Decentralized finance has a control problem it must solve if it is to become the economic force supporters believe — and opponents fear — that it can become.
And fear they do.
In March, Deloitte wrote that in DeFi “traditional financial services face a potentially existential moment that may challenge traditional business models,” adding that it “represents the most significant disruptive force on the global financial system.”
Not to be outdone, the International Monetary Fund in April added that the “absence of governing entities means DeFi is a challenge for effective regulation and supervision.”
That said, DeFi appears to have developed an Achille’s heel, of sorts, in the form of slow reaction time, and solving the weakness may be something of a Catch-22.
While many, if not most, DeFi projects are still not truly and fully decentralized, with developers having what amount to backdoor master keys, the ostensible goal is for them all to be fully run by self-executing smart contracts. Which would make reacting quickly to problems virtually impossible, as that requires centralized control.
Which is a problem in any business, but especially finance. And particularly in a segment with the vulnerability to hackers, DeFi has shown, with more than $3 billion stolen in 2022 alone, according to Chainalysis.

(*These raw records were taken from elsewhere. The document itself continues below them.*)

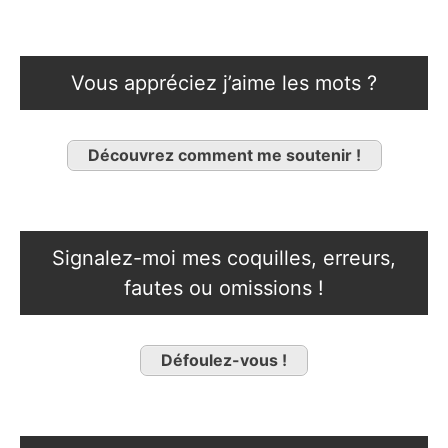
Vous appréciez j’aime les mots ?
Découvrez comment me soutenir !
Signalez-moi mes coquilles, erreurs,
fautes ou omissions !
Défoulez-vous !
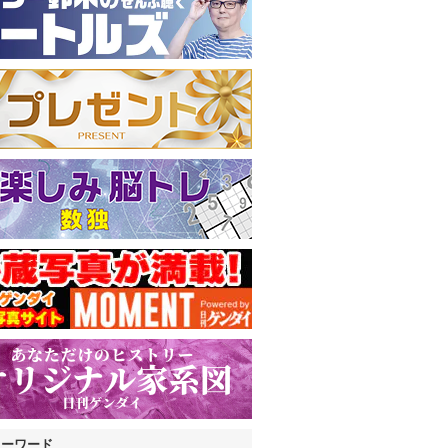
キーワード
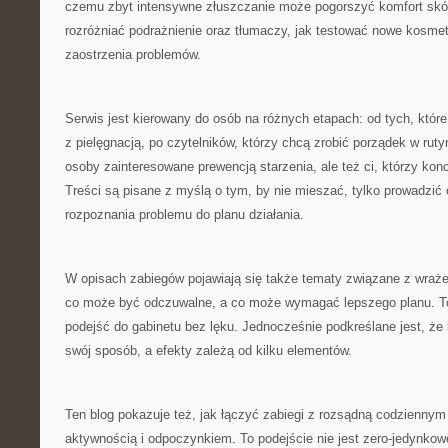
czemu zbyt intensywne złuszczanie może pogorszyć komfort skó
rozróżniać podrażnienie oraz tłumaczy, jak testować nowe kosme
zaostrzenia problemów.
Serwis jest kierowany do osób na różnych etapach: od tych, któr
z pielęgnacją, po czytelników, którzy chcą zrobić porządek w rutyn
osoby zainteresowane prewencją starzenia, ale też ci, którzy konce
Treści są pisane z myślą o tym, by nie mieszać, tylko prowadzić 
rozpoznania problemu do planu działania.
W opisach zabiegów pojawiają się także tematy związane z wraż
co może być odczuwalne, a co może wymagać lepszego planu. T
podejść do gabinetu bez lęku. Jednocześnie podkreślane jest, że
swój sposób, a efekty zależą od kilku elementów.
Ten blog pokazuje też, jak łączyć zabiegi z rozsądną codzienny
aktywnością i odpoczynkiem. To podejście nie jest zero-jedynko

Leaving aside security holes, consider court orders, money laundering responses, a sudden crash in exchange rates — any number of issues that require a fast response.
Not a Game
That problem was on full display again Thursday night (Nov. 3), when play-to-earn blockchain game developer Gala Games revealed that it had effectively hacked its own project, “stealing” more than $2 billion to prevent actual thieves from using a potential exploit it found in its code.

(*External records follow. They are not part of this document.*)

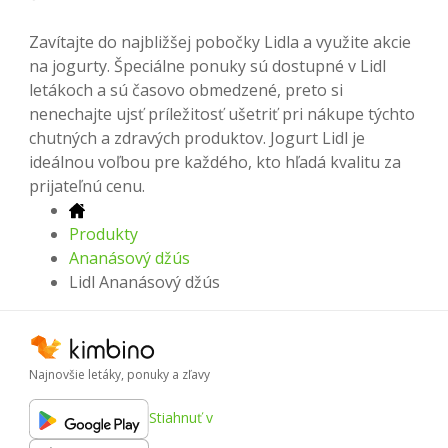
Zavítajte do najbližšej pobočky Lidla a využite akcie
na jogurty. Špeciálne ponuky sú dostupné v Lidl
letákoch a sú časovo obmedzené, preto si
nenechajte ujsť príležitosť ušetriť pri nákupe týchto
chutných a zdravých produktov. Jogurt Lidl je
ideálnou voľbou pre každého, kto hľadá kvalitu za
prijateľnú cenu.
Produkty
Ananásový džús
Lidl Ananásový džús
Najnovšie letáky, ponuky a zľavy
Stiahnuť v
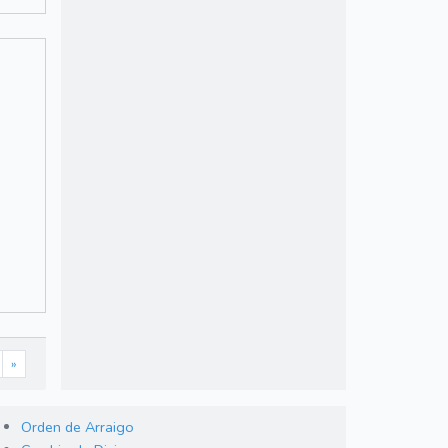
»
Orden de Arraigo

It began at 4:54 p.m. when blockchain security firm PeckShield noticed a huge outflow of funds occurring on a liquidity pool supporting the firm’s cross-chain bridge, which allows users to trade crypto quickly and cheaply for the GALA tokens.
A few minutes later, pNetwork, a blockchain infrastructure provider for Gala, tweeted out: “we noticed pGALA wasn’t to be considered safe anymore and coordinated the white hat attack to prevent pGALA from being maliciously exploited. Funds are safe.”
Unpack that for a minute. They found a “misconfiguration of the @pNetworkDeFi bridge” and instead of turning off the service, the only way to fix it — or at least the fastest way — was to steal it themselves.
And that’s leaving aside that the thought of a $2 billion hack was not shocking. Of course, $718 million was stolen last month in what Chainalysis dubbed “hacktober.”
Way Too Slow
Leaving aside the specifics of Gala Games’ issue, the problem is with how DeFi is governed by the decentralized autonomous organizations, or DAOs, that are at the core of decentralized finance.
DAOs are at their core smart contracts that act independently of human control. But in order to let users update them in any way, from coding upgrades to interest rate changes, there is a voting procedure using governance tokens, a type of cryptocurrency that generally does little more than give holders a say in DAO updates.
The problem is those changes are generally managed in slow-moving a two-stage procedure. First, a change is proposed by someone who writes up its specifics and then tries to raise support for it, generally on social media like project-specific Discord channels.
After a set number of days, a preliminary vote is held — often over several more days — that is essentially a primary election. If the proposal gets enough support, another election is held to pass or reject it. The discussion periods last between days and weeks, as do the polling periods.
Until then, nothing can be done. Which makes robbing yourself sound like a reasonable course of action.
Whether it is a reasonable way to do business is another question entirely.